According to the latest census data, 22.4 percent of the Dallas-Fort Worth metroplex population are native Spanish speakers who speak primarily Spanish, and whose knowledge of the English language ranges from none whatsoever to being fluent.
Beyond practical uses, the ability to speak a foreign language can, according to studies, boost overall brain functioning and critical thinking skills.
- Bilingual students tended to outperform their monolingual peers on standardized tests, particularly in the areas of reading, math, and vocabulary.
- Speaking a second language makes students more effective communicators, improves their ability to communicate in their native language, and makes them more sensitive to the discrete sounds and nuances of languages.
- According to Spain’s University of Pompeu Fabra, bilinguals have better working memories and are better at observing their surroundings than their monolingual peers.
- The mean age of Alzheimer’s onset for monolingual adults was 71.4 years, while the mean age of onset for bilingual adults was 75.5 years, indicating that the ability to speak a foreign language may help to prevent and minimize the effect of debilitating neurodegenerative diseases.
However, for some students, the decision to study Spanish, or any foreign language, is not a decision based on practicality, rather, it comes from passion, motivation, and pure fascination with the idea of learning about a new language and culture.

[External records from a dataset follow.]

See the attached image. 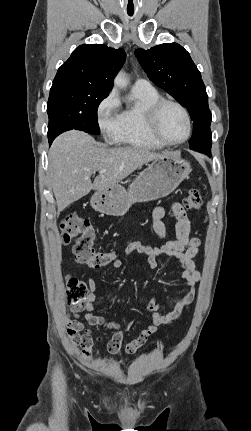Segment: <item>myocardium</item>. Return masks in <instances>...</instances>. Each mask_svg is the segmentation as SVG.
Instances as JSON below:
<instances>
[{
    "label": "myocardium",
    "instance_id": "obj_1",
    "mask_svg": "<svg viewBox=\"0 0 251 431\" xmlns=\"http://www.w3.org/2000/svg\"><path fill=\"white\" fill-rule=\"evenodd\" d=\"M167 105L177 107L183 113L186 121V134L181 140L176 142L166 140L159 131V116L164 107H166ZM146 126L150 135L163 146H179L185 143L189 139L192 131L191 117L186 107L176 100L167 98H160L147 108Z\"/></svg>",
    "mask_w": 251,
    "mask_h": 431
}]
</instances>
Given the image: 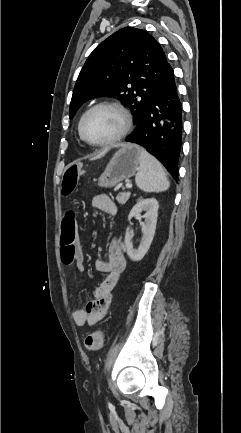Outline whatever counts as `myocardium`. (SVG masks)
<instances>
[{"mask_svg":"<svg viewBox=\"0 0 241 433\" xmlns=\"http://www.w3.org/2000/svg\"><path fill=\"white\" fill-rule=\"evenodd\" d=\"M100 108H110V109H113L116 112H118L122 118V127H121L120 131L115 136H113V137H111L105 141L91 142L84 136L83 125H84V122H85L86 118L88 117V115L90 113H92L93 111L100 109ZM131 125H132L131 116H130L128 110L122 104L115 102V101H101V102H98V103L92 105L90 108H88L83 113V115L81 116L80 121H79L78 132H79L80 138L86 144H88L90 146H94V147H105V146L114 145V144L118 143L119 141H121L123 138H125L131 129Z\"/></svg>","mask_w":241,"mask_h":433,"instance_id":"obj_1","label":"myocardium"}]
</instances>
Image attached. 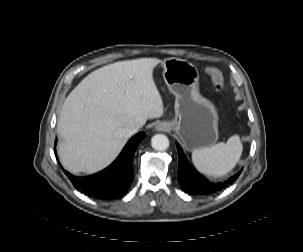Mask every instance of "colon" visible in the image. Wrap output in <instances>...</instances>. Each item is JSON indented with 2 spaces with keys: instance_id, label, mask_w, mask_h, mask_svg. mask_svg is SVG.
I'll list each match as a JSON object with an SVG mask.
<instances>
[{
  "instance_id": "1",
  "label": "colon",
  "mask_w": 303,
  "mask_h": 252,
  "mask_svg": "<svg viewBox=\"0 0 303 252\" xmlns=\"http://www.w3.org/2000/svg\"><path fill=\"white\" fill-rule=\"evenodd\" d=\"M205 71L210 76L215 88L221 93L225 92L226 86L222 73L214 67H207Z\"/></svg>"
}]
</instances>
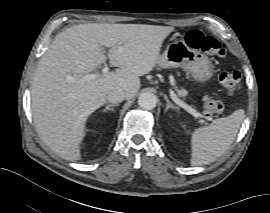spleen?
Returning <instances> with one entry per match:
<instances>
[{
	"instance_id": "3e777b00",
	"label": "spleen",
	"mask_w": 270,
	"mask_h": 213,
	"mask_svg": "<svg viewBox=\"0 0 270 213\" xmlns=\"http://www.w3.org/2000/svg\"><path fill=\"white\" fill-rule=\"evenodd\" d=\"M244 118V110L214 120L191 134V165L200 166L215 161L233 143Z\"/></svg>"
}]
</instances>
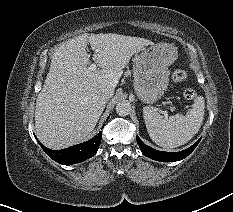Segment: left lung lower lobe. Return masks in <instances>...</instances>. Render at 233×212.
I'll use <instances>...</instances> for the list:
<instances>
[{
  "mask_svg": "<svg viewBox=\"0 0 233 212\" xmlns=\"http://www.w3.org/2000/svg\"><path fill=\"white\" fill-rule=\"evenodd\" d=\"M200 140H198L194 145L189 147L186 150L180 152H163L155 150L147 145H145L140 138L137 136V143L142 151V153L154 160L162 161V162H175L184 159L187 157L198 145Z\"/></svg>",
  "mask_w": 233,
  "mask_h": 212,
  "instance_id": "obj_1",
  "label": "left lung lower lobe"
}]
</instances>
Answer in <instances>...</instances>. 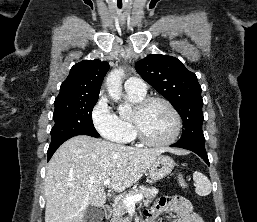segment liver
Masks as SVG:
<instances>
[{
  "label": "liver",
  "mask_w": 257,
  "mask_h": 222,
  "mask_svg": "<svg viewBox=\"0 0 257 222\" xmlns=\"http://www.w3.org/2000/svg\"><path fill=\"white\" fill-rule=\"evenodd\" d=\"M164 152L176 149H138L85 135L65 141L48 163L45 177V222H83L89 206L106 202L104 180L115 192L132 186Z\"/></svg>",
  "instance_id": "1"
}]
</instances>
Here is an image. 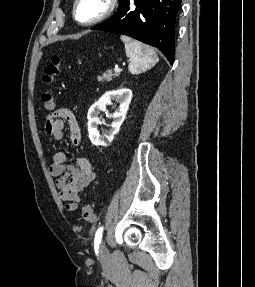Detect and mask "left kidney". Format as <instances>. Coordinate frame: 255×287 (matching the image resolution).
<instances>
[{"label":"left kidney","instance_id":"1","mask_svg":"<svg viewBox=\"0 0 255 287\" xmlns=\"http://www.w3.org/2000/svg\"><path fill=\"white\" fill-rule=\"evenodd\" d=\"M112 100H115L119 104V108L115 110L114 114H110L109 118H113V122L110 126L111 130L105 132L100 136L98 126L103 124L101 122L100 112H106V106L112 104ZM132 100L131 90L127 88H121V90H111V92H106L98 102H95L91 108L88 110L87 120H88V134L89 138L94 145H109L112 142L115 134H118L122 122L125 120V116L128 112L129 104Z\"/></svg>","mask_w":255,"mask_h":287}]
</instances>
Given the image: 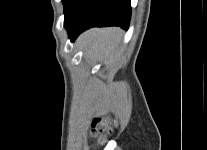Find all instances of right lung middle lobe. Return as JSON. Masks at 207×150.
<instances>
[{
    "label": "right lung middle lobe",
    "mask_w": 207,
    "mask_h": 150,
    "mask_svg": "<svg viewBox=\"0 0 207 150\" xmlns=\"http://www.w3.org/2000/svg\"><path fill=\"white\" fill-rule=\"evenodd\" d=\"M64 4V10L71 5V3L73 2V0H63L62 1Z\"/></svg>",
    "instance_id": "1"
}]
</instances>
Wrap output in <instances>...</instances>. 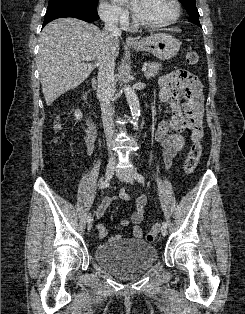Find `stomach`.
Masks as SVG:
<instances>
[{
  "label": "stomach",
  "instance_id": "obj_1",
  "mask_svg": "<svg viewBox=\"0 0 245 314\" xmlns=\"http://www.w3.org/2000/svg\"><path fill=\"white\" fill-rule=\"evenodd\" d=\"M130 47L137 51H148L161 60L175 57L180 49L179 41L166 33L151 34Z\"/></svg>",
  "mask_w": 245,
  "mask_h": 314
}]
</instances>
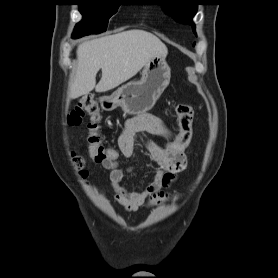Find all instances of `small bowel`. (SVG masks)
I'll return each mask as SVG.
<instances>
[{
	"instance_id": "obj_1",
	"label": "small bowel",
	"mask_w": 278,
	"mask_h": 278,
	"mask_svg": "<svg viewBox=\"0 0 278 278\" xmlns=\"http://www.w3.org/2000/svg\"><path fill=\"white\" fill-rule=\"evenodd\" d=\"M150 133L164 139L159 145L142 137ZM173 137L165 123L153 114H140L127 120L118 138L119 156H133L138 147L143 146L149 157L157 165L153 181L144 189L128 191L121 186L125 172L120 168L119 157L100 162L109 171V182L114 199L128 212H136L144 201L153 193L169 187L177 179L187 164L186 155L178 154L169 149L166 143Z\"/></svg>"
}]
</instances>
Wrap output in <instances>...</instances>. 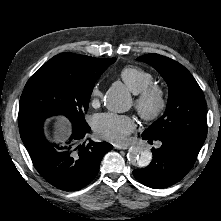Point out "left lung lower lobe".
<instances>
[{"mask_svg":"<svg viewBox=\"0 0 221 221\" xmlns=\"http://www.w3.org/2000/svg\"><path fill=\"white\" fill-rule=\"evenodd\" d=\"M145 140H152L142 134ZM160 148L152 149L153 160L143 169L134 170V177L145 186L160 189L180 181L193 167L201 148L177 139H160Z\"/></svg>","mask_w":221,"mask_h":221,"instance_id":"0a47b994","label":"left lung lower lobe"}]
</instances>
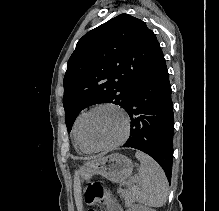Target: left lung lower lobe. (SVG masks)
I'll list each match as a JSON object with an SVG mask.
<instances>
[{
    "label": "left lung lower lobe",
    "instance_id": "1",
    "mask_svg": "<svg viewBox=\"0 0 219 211\" xmlns=\"http://www.w3.org/2000/svg\"><path fill=\"white\" fill-rule=\"evenodd\" d=\"M171 85L164 57L137 83L125 110L131 118L132 147L155 159L171 181L174 113Z\"/></svg>",
    "mask_w": 219,
    "mask_h": 211
}]
</instances>
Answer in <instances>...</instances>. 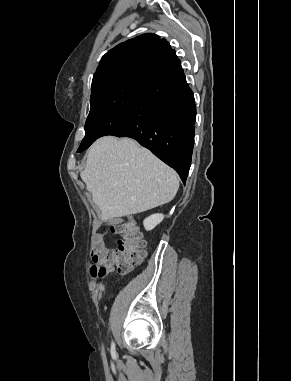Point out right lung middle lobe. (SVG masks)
Listing matches in <instances>:
<instances>
[{"instance_id":"1","label":"right lung middle lobe","mask_w":291,"mask_h":381,"mask_svg":"<svg viewBox=\"0 0 291 381\" xmlns=\"http://www.w3.org/2000/svg\"><path fill=\"white\" fill-rule=\"evenodd\" d=\"M142 80L143 78L127 79L92 93L85 137L78 152L88 148L99 137L114 135L121 130Z\"/></svg>"}]
</instances>
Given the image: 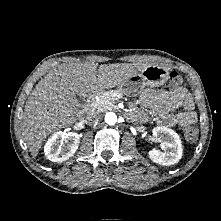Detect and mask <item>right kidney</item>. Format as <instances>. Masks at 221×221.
I'll list each match as a JSON object with an SVG mask.
<instances>
[{
  "instance_id": "obj_1",
  "label": "right kidney",
  "mask_w": 221,
  "mask_h": 221,
  "mask_svg": "<svg viewBox=\"0 0 221 221\" xmlns=\"http://www.w3.org/2000/svg\"><path fill=\"white\" fill-rule=\"evenodd\" d=\"M80 143L78 133L59 131L54 133L44 146L45 157L53 162L68 160L77 151Z\"/></svg>"
}]
</instances>
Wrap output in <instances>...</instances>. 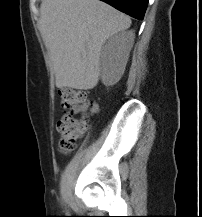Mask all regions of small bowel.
<instances>
[{"mask_svg":"<svg viewBox=\"0 0 202 217\" xmlns=\"http://www.w3.org/2000/svg\"><path fill=\"white\" fill-rule=\"evenodd\" d=\"M87 110L86 107H78L76 108V112H85ZM98 110V105L96 103L92 104V106L90 107V112L94 113Z\"/></svg>","mask_w":202,"mask_h":217,"instance_id":"obj_1","label":"small bowel"}]
</instances>
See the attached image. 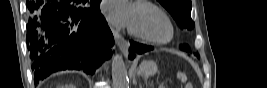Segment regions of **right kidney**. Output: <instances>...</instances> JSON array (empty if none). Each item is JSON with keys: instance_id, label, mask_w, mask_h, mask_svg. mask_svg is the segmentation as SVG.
<instances>
[{"instance_id": "right-kidney-1", "label": "right kidney", "mask_w": 267, "mask_h": 88, "mask_svg": "<svg viewBox=\"0 0 267 88\" xmlns=\"http://www.w3.org/2000/svg\"><path fill=\"white\" fill-rule=\"evenodd\" d=\"M60 88H75L74 85H65V86H61Z\"/></svg>"}]
</instances>
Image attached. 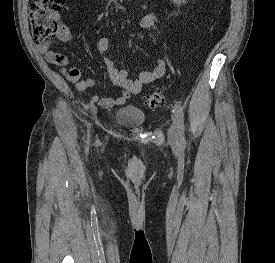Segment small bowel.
<instances>
[{
	"mask_svg": "<svg viewBox=\"0 0 275 263\" xmlns=\"http://www.w3.org/2000/svg\"><path fill=\"white\" fill-rule=\"evenodd\" d=\"M138 25L143 29L160 32L158 17L152 13L140 15L138 18ZM71 39V32L66 27L61 26V29L57 34V40L67 42ZM50 47L51 43L37 46L38 50L45 55L46 60L59 67L63 76L69 82L74 83L78 91L83 92L93 87L94 80L92 78H83L80 70L70 63L66 55L54 52L50 50ZM109 47L110 40L108 37L99 38L97 42V51L101 55H104ZM104 64L113 83L122 89L121 93L116 97L103 98L97 95L91 97L92 102H95L100 107L106 109L125 105L130 97L140 93L146 84L164 77L169 70V63L165 59L160 58L156 61V65L152 70L143 71L137 78L130 79L128 78L127 70L115 65L111 59L104 57Z\"/></svg>",
	"mask_w": 275,
	"mask_h": 263,
	"instance_id": "1",
	"label": "small bowel"
}]
</instances>
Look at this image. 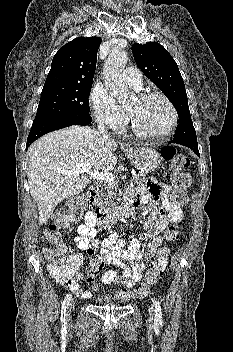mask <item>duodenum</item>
Listing matches in <instances>:
<instances>
[{"label":"duodenum","mask_w":233,"mask_h":352,"mask_svg":"<svg viewBox=\"0 0 233 352\" xmlns=\"http://www.w3.org/2000/svg\"><path fill=\"white\" fill-rule=\"evenodd\" d=\"M99 187L91 185L85 195V201L91 209V212L100 228H106L118 220H124L129 213V205L126 204L116 209H104L97 200Z\"/></svg>","instance_id":"1"}]
</instances>
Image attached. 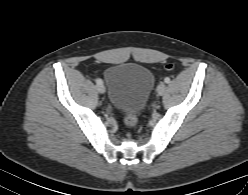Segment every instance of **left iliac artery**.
Wrapping results in <instances>:
<instances>
[{"label":"left iliac artery","mask_w":248,"mask_h":195,"mask_svg":"<svg viewBox=\"0 0 248 195\" xmlns=\"http://www.w3.org/2000/svg\"><path fill=\"white\" fill-rule=\"evenodd\" d=\"M164 81H165V83H170V78L166 77V78L164 79Z\"/></svg>","instance_id":"left-iliac-artery-1"}]
</instances>
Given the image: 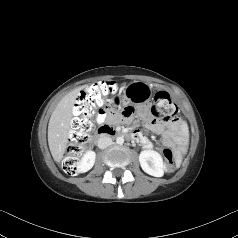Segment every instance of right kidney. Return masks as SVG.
<instances>
[{
	"mask_svg": "<svg viewBox=\"0 0 238 238\" xmlns=\"http://www.w3.org/2000/svg\"><path fill=\"white\" fill-rule=\"evenodd\" d=\"M96 153L94 151H87L81 158L80 164L78 166L79 172L89 171L95 163Z\"/></svg>",
	"mask_w": 238,
	"mask_h": 238,
	"instance_id": "ca27d5eb",
	"label": "right kidney"
}]
</instances>
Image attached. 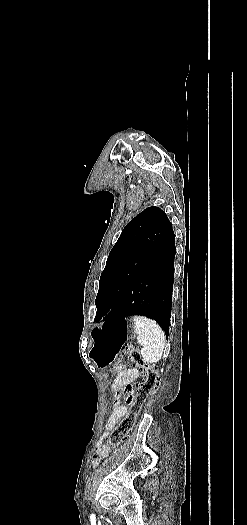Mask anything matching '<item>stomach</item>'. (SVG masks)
<instances>
[{"label": "stomach", "mask_w": 247, "mask_h": 525, "mask_svg": "<svg viewBox=\"0 0 247 525\" xmlns=\"http://www.w3.org/2000/svg\"><path fill=\"white\" fill-rule=\"evenodd\" d=\"M135 333V323L131 318L107 321L95 328L92 331V349L89 356L96 367L106 369Z\"/></svg>", "instance_id": "stomach-1"}]
</instances>
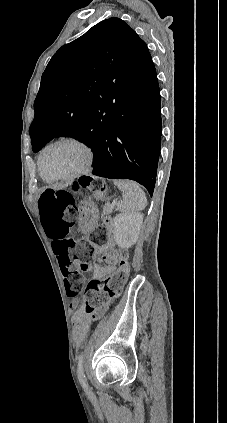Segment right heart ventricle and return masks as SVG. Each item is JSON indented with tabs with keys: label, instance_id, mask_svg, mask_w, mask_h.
Listing matches in <instances>:
<instances>
[{
	"label": "right heart ventricle",
	"instance_id": "obj_1",
	"mask_svg": "<svg viewBox=\"0 0 227 423\" xmlns=\"http://www.w3.org/2000/svg\"><path fill=\"white\" fill-rule=\"evenodd\" d=\"M38 161H39V159H38ZM38 167H39V164H38ZM39 176L41 177V179L43 180V182H45V183H51V182H53V181H51V180H49V179H46L43 175H42V173L40 172V169H39Z\"/></svg>",
	"mask_w": 227,
	"mask_h": 423
}]
</instances>
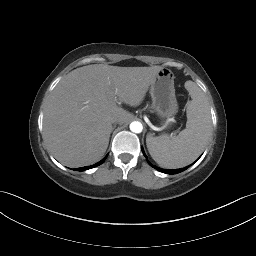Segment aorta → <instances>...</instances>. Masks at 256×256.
<instances>
[{
  "mask_svg": "<svg viewBox=\"0 0 256 256\" xmlns=\"http://www.w3.org/2000/svg\"><path fill=\"white\" fill-rule=\"evenodd\" d=\"M130 130L134 133H141L142 130H143V126L140 122L138 121H133L131 124H130Z\"/></svg>",
  "mask_w": 256,
  "mask_h": 256,
  "instance_id": "762f6f07",
  "label": "aorta"
}]
</instances>
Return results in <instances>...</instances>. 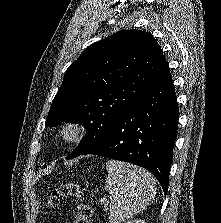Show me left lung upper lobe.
<instances>
[{"label":"left lung upper lobe","instance_id":"obj_1","mask_svg":"<svg viewBox=\"0 0 221 223\" xmlns=\"http://www.w3.org/2000/svg\"><path fill=\"white\" fill-rule=\"evenodd\" d=\"M165 63L155 38L140 30L119 31L85 49L68 67L46 118V126L80 119L75 123L86 127L67 159L99 141Z\"/></svg>","mask_w":221,"mask_h":223}]
</instances>
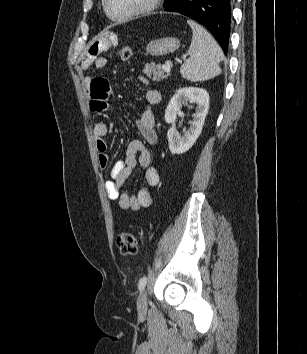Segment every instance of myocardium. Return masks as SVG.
<instances>
[{"mask_svg":"<svg viewBox=\"0 0 307 354\" xmlns=\"http://www.w3.org/2000/svg\"><path fill=\"white\" fill-rule=\"evenodd\" d=\"M161 0H146L143 5H141L138 9L134 10L133 12L123 15V16H114L110 13L109 7H108V0H102L103 2V8L104 11L107 15V17L115 22H125L132 20L134 18L140 17L142 15H145L157 8L159 5V2Z\"/></svg>","mask_w":307,"mask_h":354,"instance_id":"obj_1","label":"myocardium"}]
</instances>
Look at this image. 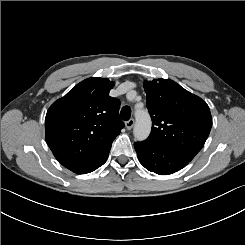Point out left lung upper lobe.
I'll list each match as a JSON object with an SVG mask.
<instances>
[{
  "label": "left lung upper lobe",
  "mask_w": 245,
  "mask_h": 245,
  "mask_svg": "<svg viewBox=\"0 0 245 245\" xmlns=\"http://www.w3.org/2000/svg\"><path fill=\"white\" fill-rule=\"evenodd\" d=\"M144 89L153 122L144 142L175 151L191 161L204 146L212 127L208 105L172 80L145 81Z\"/></svg>",
  "instance_id": "5c2ea615"
}]
</instances>
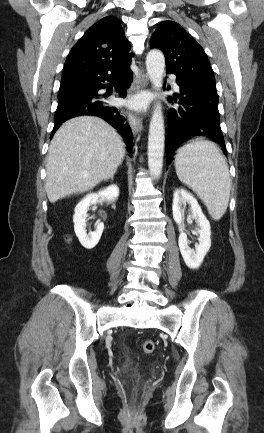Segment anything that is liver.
<instances>
[{"mask_svg":"<svg viewBox=\"0 0 264 433\" xmlns=\"http://www.w3.org/2000/svg\"><path fill=\"white\" fill-rule=\"evenodd\" d=\"M124 155L121 136L104 120L70 119L49 147L45 189L50 203L91 190L116 172Z\"/></svg>","mask_w":264,"mask_h":433,"instance_id":"6515ba94","label":"liver"}]
</instances>
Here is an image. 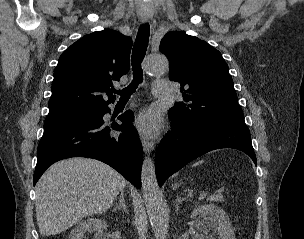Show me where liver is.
<instances>
[{"instance_id": "liver-1", "label": "liver", "mask_w": 304, "mask_h": 239, "mask_svg": "<svg viewBox=\"0 0 304 239\" xmlns=\"http://www.w3.org/2000/svg\"><path fill=\"white\" fill-rule=\"evenodd\" d=\"M126 180L110 166L89 158L53 164L36 185V218L42 236L55 235L83 217L105 212Z\"/></svg>"}]
</instances>
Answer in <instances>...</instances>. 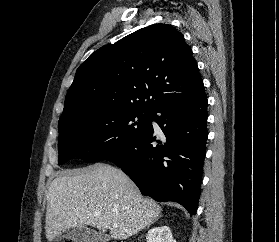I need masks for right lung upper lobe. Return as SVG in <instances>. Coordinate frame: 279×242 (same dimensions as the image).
<instances>
[{
  "label": "right lung upper lobe",
  "mask_w": 279,
  "mask_h": 242,
  "mask_svg": "<svg viewBox=\"0 0 279 242\" xmlns=\"http://www.w3.org/2000/svg\"><path fill=\"white\" fill-rule=\"evenodd\" d=\"M192 50L168 24L142 28L93 52L77 69L59 124L127 110L153 113L203 87Z\"/></svg>",
  "instance_id": "1"
}]
</instances>
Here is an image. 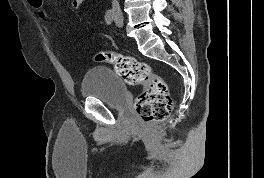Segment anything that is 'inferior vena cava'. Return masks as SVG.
Masks as SVG:
<instances>
[{
    "mask_svg": "<svg viewBox=\"0 0 264 178\" xmlns=\"http://www.w3.org/2000/svg\"><path fill=\"white\" fill-rule=\"evenodd\" d=\"M112 10L115 13H121L120 5L118 0H112Z\"/></svg>",
    "mask_w": 264,
    "mask_h": 178,
    "instance_id": "1",
    "label": "inferior vena cava"
}]
</instances>
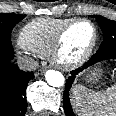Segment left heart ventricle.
I'll return each mask as SVG.
<instances>
[{"instance_id": "left-heart-ventricle-1", "label": "left heart ventricle", "mask_w": 116, "mask_h": 116, "mask_svg": "<svg viewBox=\"0 0 116 116\" xmlns=\"http://www.w3.org/2000/svg\"><path fill=\"white\" fill-rule=\"evenodd\" d=\"M92 27L87 23L74 25L64 39L63 58L66 61L77 59L91 42Z\"/></svg>"}]
</instances>
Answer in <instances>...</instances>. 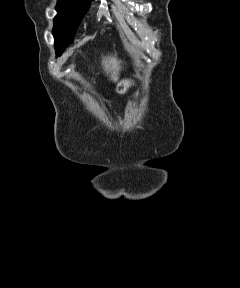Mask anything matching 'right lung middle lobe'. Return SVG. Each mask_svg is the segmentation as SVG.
I'll return each mask as SVG.
<instances>
[{
  "mask_svg": "<svg viewBox=\"0 0 240 288\" xmlns=\"http://www.w3.org/2000/svg\"><path fill=\"white\" fill-rule=\"evenodd\" d=\"M89 7L87 0H59L58 15L54 18L53 35L58 55L72 42L76 29Z\"/></svg>",
  "mask_w": 240,
  "mask_h": 288,
  "instance_id": "1",
  "label": "right lung middle lobe"
}]
</instances>
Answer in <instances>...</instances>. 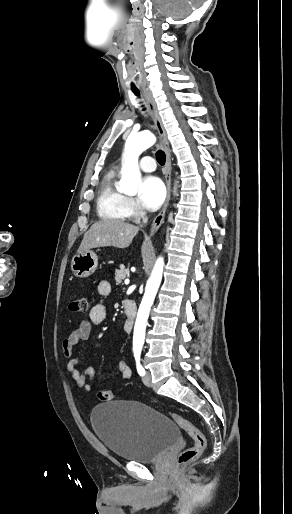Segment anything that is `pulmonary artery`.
<instances>
[{
  "mask_svg": "<svg viewBox=\"0 0 292 514\" xmlns=\"http://www.w3.org/2000/svg\"><path fill=\"white\" fill-rule=\"evenodd\" d=\"M142 163L140 164V169L143 172H154L156 169L155 160L151 157H143Z\"/></svg>",
  "mask_w": 292,
  "mask_h": 514,
  "instance_id": "obj_1",
  "label": "pulmonary artery"
}]
</instances>
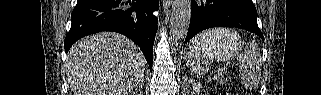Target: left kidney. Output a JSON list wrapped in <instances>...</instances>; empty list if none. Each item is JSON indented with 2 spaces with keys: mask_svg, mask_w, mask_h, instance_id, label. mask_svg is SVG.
Instances as JSON below:
<instances>
[{
  "mask_svg": "<svg viewBox=\"0 0 321 95\" xmlns=\"http://www.w3.org/2000/svg\"><path fill=\"white\" fill-rule=\"evenodd\" d=\"M200 89L193 88L191 95H199Z\"/></svg>",
  "mask_w": 321,
  "mask_h": 95,
  "instance_id": "obj_1",
  "label": "left kidney"
}]
</instances>
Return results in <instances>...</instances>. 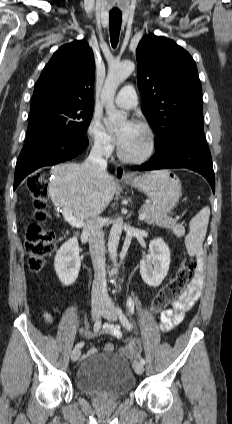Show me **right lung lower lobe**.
I'll use <instances>...</instances> for the list:
<instances>
[{
    "label": "right lung lower lobe",
    "mask_w": 232,
    "mask_h": 424,
    "mask_svg": "<svg viewBox=\"0 0 232 424\" xmlns=\"http://www.w3.org/2000/svg\"><path fill=\"white\" fill-rule=\"evenodd\" d=\"M86 137L36 133L27 138L15 168L14 189L31 172L78 156L87 146Z\"/></svg>",
    "instance_id": "98d812e1"
}]
</instances>
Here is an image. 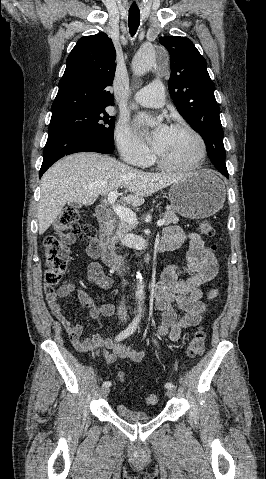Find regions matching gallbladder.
I'll list each match as a JSON object with an SVG mask.
<instances>
[{
  "label": "gallbladder",
  "instance_id": "obj_1",
  "mask_svg": "<svg viewBox=\"0 0 266 479\" xmlns=\"http://www.w3.org/2000/svg\"><path fill=\"white\" fill-rule=\"evenodd\" d=\"M69 205L73 206V207H80V204L79 203H75V202H70L68 203Z\"/></svg>",
  "mask_w": 266,
  "mask_h": 479
}]
</instances>
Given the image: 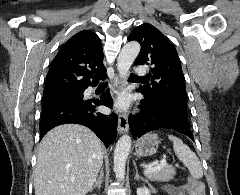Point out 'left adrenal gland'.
<instances>
[{
    "instance_id": "1",
    "label": "left adrenal gland",
    "mask_w": 240,
    "mask_h": 195,
    "mask_svg": "<svg viewBox=\"0 0 240 195\" xmlns=\"http://www.w3.org/2000/svg\"><path fill=\"white\" fill-rule=\"evenodd\" d=\"M134 165L136 169L135 179H142V181H146V183H149L148 179H144V177H141V175H139L136 163H134Z\"/></svg>"
}]
</instances>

“I’ve loved Spanish ever since elementary school when my mother befriended a Mexican woman who was fluent,” Rice said. “There was never any question about whether I would continue studying it.”
The world is no longer a confined place anymore.”
— spanish teacher Marilyne Gengoux
With international travel and business having increased in recent years, the number of American passport holders has reached an all-time-high with nearly 110 million people, approximately one-third of the population, own a passport and have traveled beyond U.S. borders.
“People are traveling more frequently, and people’s jobs are leading them to meet and work with people from different countries,” Gengoux said. “The world is no longer a confined place anymore.”